La gioia unge, è incorruttibile è missionaria, a partire da chi è più lontano.

“Una gioia che ci unge. Vale a dire: è penetrata nell’intimo del nostro cuore, lo ha configurato e fortificato sacramentalmente” dice il Papa, perché “il Signore ha promesso che nessuno potrà togliercela” anche se può “essere addormentata o soffocata dal peccato o dalle preoccupazioni della vita ma, nel profondo, rimane intatta come la brace di un ceppo bruciato sotto le ceneri, e sempre può essere rinnovata.”

E’ una gioia missionaria perché “posta in intima relazione con il santo popolo fedele di Dio”. Ed é anche  “gioia custodita” da questo stesso gregge.  E così anche quando “tutto sembra oscurarsi e la vertigine dell’isolamento ci seduce, quei momenti apatici e noiosi che a volte ci colgono nella vita sacerdotale” la gioia è custodita nel Popolo di Dio grazie alla povertà, alla fedeltà e alla obbedienza.

“Il sacerdote- dice il Papa-  è povero di gioia meramente umana: ha rinunciato a tanto! E poiché è povero, lui, che dà tante cose agli altri, la sua gioia deve chiederla al Signore e al popolo fedele di Dio.” Papa Francesco spiga la identità sacerdotale con la appartenenza al Popolo di Dio.

“ Il sacerdote che pretende di trovare l’identità sacerdotale indagando introspettivamente nella propria interiorità forse non trova altro che segnali che dicono “uscita”” per andare verso il Popolo.
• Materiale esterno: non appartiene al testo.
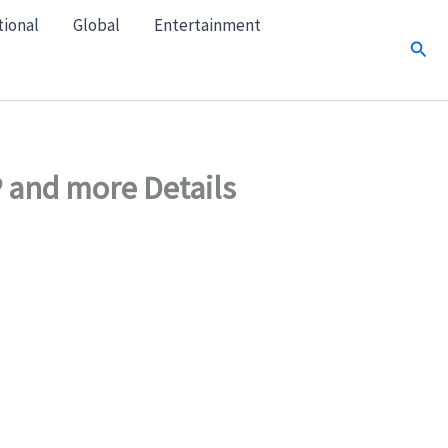
tional
Global
Entertainment
Sear
 and more Details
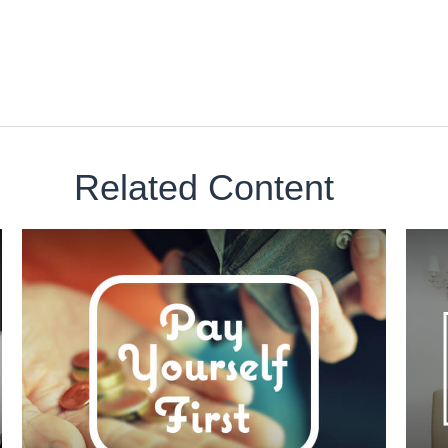
Related Content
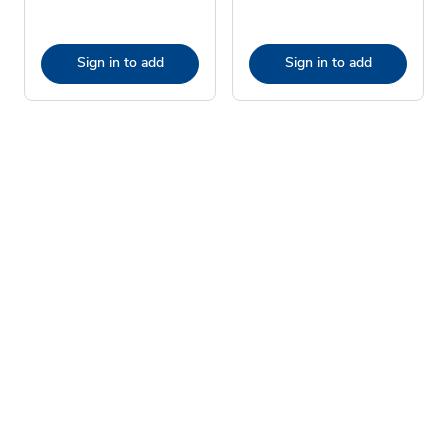
Sign in to add
Sign in to add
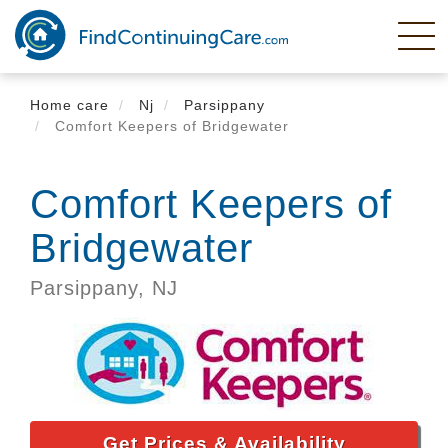
Skip
to
main
content
Home care
Nj
Parsippany
Comfort Keepers of Bridgewater
Comfort Keepers of
Bridgewater
Parsippany,
NJ
Get Prices & Availability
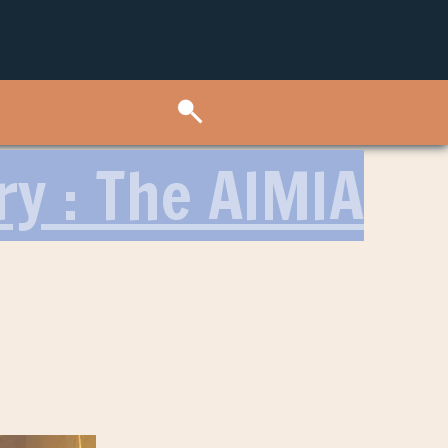
ry : The AIMIA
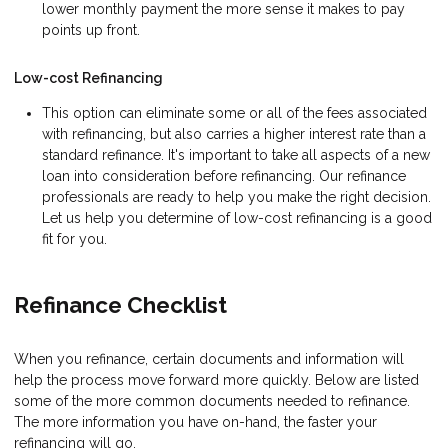
lower monthly payment the more sense it makes to pay
points up front.
Low-cost Refinancing
This option can eliminate some or all of the fees associated
with refinancing, but also carries a higher interest rate than a
standard refinance. It's important to take all aspects of a new
loan into consideration before refinancing. Our refinance
professionals are ready to help you make the right decision.
Let us help you determine of low-cost refinancing is a good
fit for you.
Refinance Checklist
When you refinance, certain documents and information will
help the process move forward more quickly. Below are listed
some of the more common documents needed to refinance.
The more information you have on-hand, the faster your
refinancing will go.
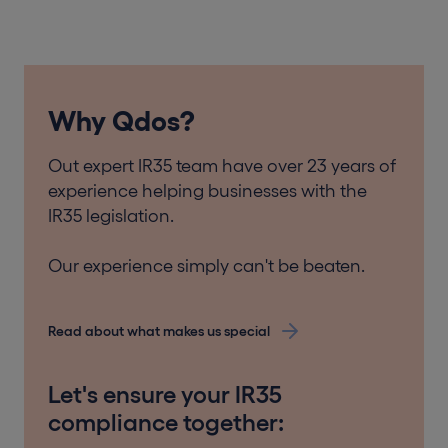
Why Qdos?
Out expert IR35 team have over 23 years of
experience helping businesses with the
IR35 legislation.
Our experience simply can't be beaten.
Read about what makes us special
Let's ensure your IR35
compliance together:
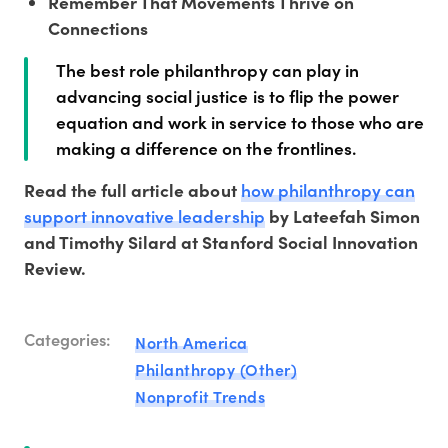
Remember That Movements Thrive on
Connections
The best role philanthropy can play in
advancing social justice is to flip the power
equation and work in service to those who are
making a difference on the frontlines.
how philanthropy can
Read the full article about
support innovative leadership
by Lateefah Simon
and Timothy Silard at Stanford Social Innovation
Review.
Categories:
North America
Philanthropy (Other)
Nonprofit Trends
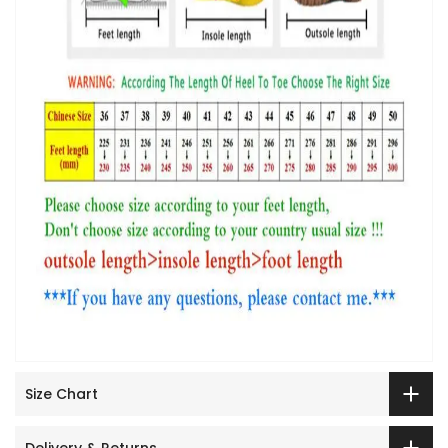
Size Chart
Delivery & Returns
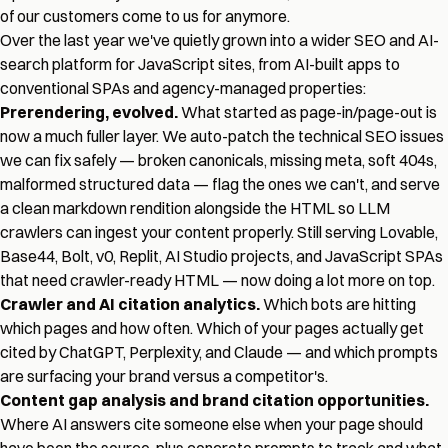
of our customers come to us for anymore.
Over the last year we've quietly grown into a wider SEO and AI-
search platform for JavaScript sites, from AI-built apps to
conventional SPAs and agency-managed properties:
Prerendering, evolved.
What started as page-in/page-out is
now a much fuller layer. We auto-patch the technical SEO issues
we can fix safely — broken canonicals, missing meta, soft 404s,
malformed structured data — flag the ones we can't, and serve
a clean markdown rendition alongside the HTML so LLM
crawlers can ingest your content properly. Still serving Lovable,
Base44, Bolt, v0, Replit, AI Studio projects, and JavaScript SPAs
that need crawler-ready HTML — now doing a lot more on top.
Crawler and AI citation analytics.
Which bots are hitting
which pages and how often. Which of your pages actually get
cited by ChatGPT, Perplexity, and Claude — and which prompts
are surfacing your brand versus a competitor's.
Content gap analysis and brand citation opportunities.
Where AI answers cite someone else when your page should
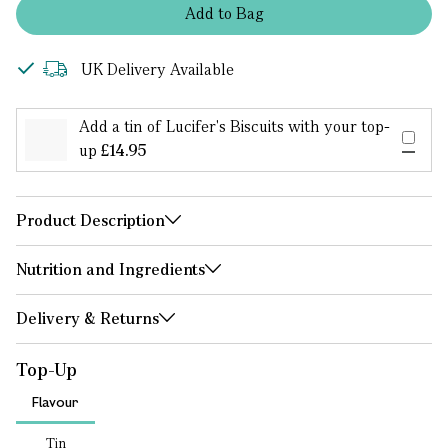
Add
to
Bag
UK Delivery Available
Add a tin of Lucifer's Biscuits with your top-
up
£14.95
Product Description
Nutrition and Ingredients
Delivery & Returns
Top-Up
Flavour
Tin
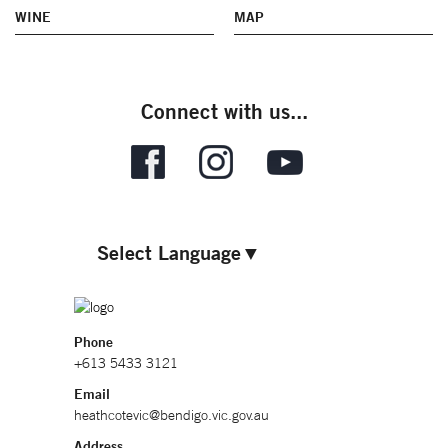
WINE
MAP
Connect with us...
Select Language
▼
Phone
+613 5433 3121
Email
heathcotevic@bendigo.vic.gov.au
Address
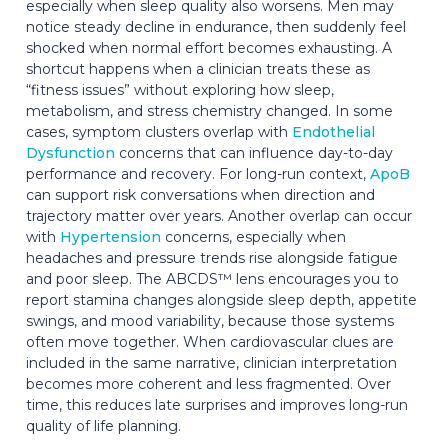
especially when sleep quality also worsens. Men may
notice steady decline in endurance, then suddenly feel
shocked when normal effort becomes exhausting. A
shortcut happens when a clinician treats these as
“fitness issues” without exploring how sleep,
metabolism, and stress chemistry changed. In some
cases, symptom clusters overlap with
Endothelial
Dysfunction
concerns that can influence day-to-day
performance and recovery. For long-run context,
ApoB
can support risk conversations when direction and
trajectory matter over years. Another overlap can occur
with
Hypertension
concerns, especially when
headaches and pressure trends rise alongside fatigue
and poor sleep. The ABCDS™ lens encourages you to
report stamina changes alongside sleep depth, appetite
swings, and mood variability, because those systems
often move together. When cardiovascular clues are
included in the same narrative, clinician interpretation
becomes more coherent and less fragmented. Over
time, this reduces late surprises and improves long-run
quality of life planning.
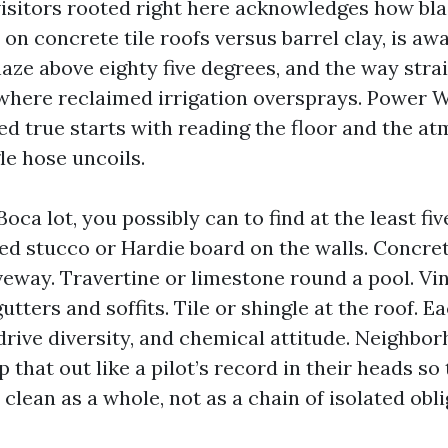
 visitors rooted right here acknowledges how bla
 on concrete tile roofs versus barrel clay, is a
haze above eighty five degrees, and the way stra
 where reclaimed irrigation oversprays. Power 
d true starts with reading the floor and the a
le hose uncoils.
a lot, you possibly can to find at the least fiv
ted stucco or Hardie board on the walls. Concret
veway. Travertine or limestone round a pool. Vin
tters and soffits. Tile or shingle at the roof. Ea
drive diversity, and chemical attitude. Neighbo
 that out like a pilot’s record in their heads so
clean as a whole, not as a chain of isolated obli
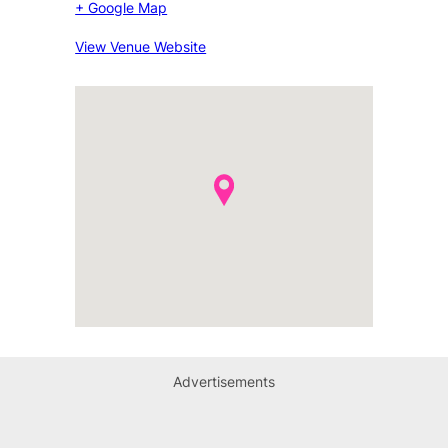
+ Google Map
View Venue Website
Advertisements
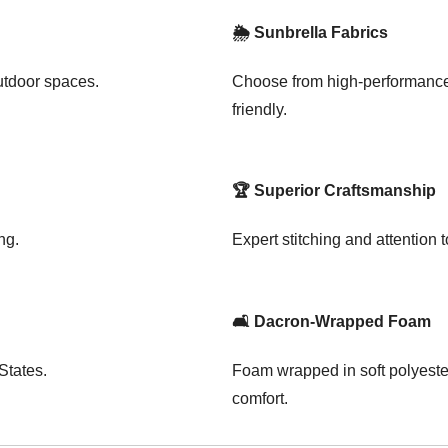
🌦️ Sunbrella Fabrics
outdoor spaces.
Choose from high-performance 
friendly.
🏆 Superior Craftsmanship
ng.
Expert stitching and attention to
🛋️ Dacron-Wrapped Foam
States.
Foam wrapped in soft polyester
comfort.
Ecco allora cosa è la povertà per il sacerdote: “ Uscire da sé stessi richiede spogliarsi di sé, comporta povertà.”

Fedeltà poi, alla unica Sposa, la Chiesa. “La Chiesa viva, con nome e cognome, di cui il sacerdote si prende cura nella sua parrocchia o nella missione affidatagli, è essa che gli dà gioia quando le è fedele.”

E infine obbedienza, quella alla Gerarchia che ci da un incarico, ma soprattutto che ci da “l’unione con Dio Padre, dal quale deriva ogni paternità.” Una obbedienza nel servizio, nella prontezza, in quel tenere le porte aperte: “ Dove il popolo di Dio ha un desiderio o una necessità, là c’è il sacerdote che sa ascoltare e sente un mandato amoroso di Cristo che lo manda a soccorrere con misericordia quella necessità o a sostenere quei buoni desideri con carità creativa.”

Il Papa conclude pensando ai giovani sacerdoti che vengano di nuovo unti dal popolo che servono,  ai sacerdoti maturi  che “raccolgono le loro forze e si riarmino” e agli  anziani, sani o malati “ Sappiano stare bene in qualunque posto, sentendo nella fugacità del tempo il gusto dell’eterno.”